> WORK INSTRUCTIONS
From the listing below, extract every line containing "laboral".

──────── DATA RECORDS

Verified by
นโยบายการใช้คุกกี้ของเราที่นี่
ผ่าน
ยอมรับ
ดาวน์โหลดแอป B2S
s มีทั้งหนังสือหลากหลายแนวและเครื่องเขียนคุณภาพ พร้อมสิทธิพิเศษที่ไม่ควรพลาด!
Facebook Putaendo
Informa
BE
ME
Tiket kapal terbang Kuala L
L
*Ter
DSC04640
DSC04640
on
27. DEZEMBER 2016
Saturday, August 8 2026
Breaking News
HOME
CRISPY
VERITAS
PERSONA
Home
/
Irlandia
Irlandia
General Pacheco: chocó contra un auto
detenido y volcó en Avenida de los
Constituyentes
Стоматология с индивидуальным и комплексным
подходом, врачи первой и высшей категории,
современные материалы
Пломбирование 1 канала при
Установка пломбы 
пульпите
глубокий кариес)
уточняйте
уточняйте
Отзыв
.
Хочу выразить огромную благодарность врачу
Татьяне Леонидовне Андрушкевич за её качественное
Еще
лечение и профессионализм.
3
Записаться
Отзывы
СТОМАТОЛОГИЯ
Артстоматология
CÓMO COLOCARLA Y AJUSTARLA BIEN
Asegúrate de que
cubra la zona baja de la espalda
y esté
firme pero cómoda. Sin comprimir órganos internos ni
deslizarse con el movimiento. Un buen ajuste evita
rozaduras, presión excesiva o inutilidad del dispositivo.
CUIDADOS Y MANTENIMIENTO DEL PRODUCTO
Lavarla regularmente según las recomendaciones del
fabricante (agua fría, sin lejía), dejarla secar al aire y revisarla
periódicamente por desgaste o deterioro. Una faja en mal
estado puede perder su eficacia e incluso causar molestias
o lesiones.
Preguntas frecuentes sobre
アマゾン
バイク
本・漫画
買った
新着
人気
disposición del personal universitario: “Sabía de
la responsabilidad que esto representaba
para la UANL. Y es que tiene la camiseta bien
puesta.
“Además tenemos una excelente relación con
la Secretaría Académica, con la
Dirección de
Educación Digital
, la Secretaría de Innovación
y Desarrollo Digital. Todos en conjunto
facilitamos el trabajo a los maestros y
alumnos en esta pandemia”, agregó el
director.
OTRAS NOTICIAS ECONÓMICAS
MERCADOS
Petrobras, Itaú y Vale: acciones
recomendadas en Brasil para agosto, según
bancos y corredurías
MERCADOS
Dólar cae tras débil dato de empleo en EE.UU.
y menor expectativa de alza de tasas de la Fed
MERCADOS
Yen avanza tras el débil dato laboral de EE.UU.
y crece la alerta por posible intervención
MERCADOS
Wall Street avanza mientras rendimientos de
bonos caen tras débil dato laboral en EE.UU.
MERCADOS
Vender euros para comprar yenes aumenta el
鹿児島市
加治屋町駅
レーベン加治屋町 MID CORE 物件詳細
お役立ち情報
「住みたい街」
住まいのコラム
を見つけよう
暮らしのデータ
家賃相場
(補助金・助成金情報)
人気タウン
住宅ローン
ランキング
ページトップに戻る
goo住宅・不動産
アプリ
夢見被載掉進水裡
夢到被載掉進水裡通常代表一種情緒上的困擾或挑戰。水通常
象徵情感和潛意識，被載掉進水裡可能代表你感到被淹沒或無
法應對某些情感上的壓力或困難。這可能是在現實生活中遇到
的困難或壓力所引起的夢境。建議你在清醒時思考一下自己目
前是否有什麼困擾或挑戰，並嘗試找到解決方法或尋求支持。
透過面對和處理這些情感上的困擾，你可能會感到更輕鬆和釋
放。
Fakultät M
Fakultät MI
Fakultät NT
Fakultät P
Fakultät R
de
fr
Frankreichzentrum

────────────────

> FINISHED EXERCISE
Yen avanza tras el débil dato laboral de EE.UU.
bonos caen tras débil dato laboral en EE.UU.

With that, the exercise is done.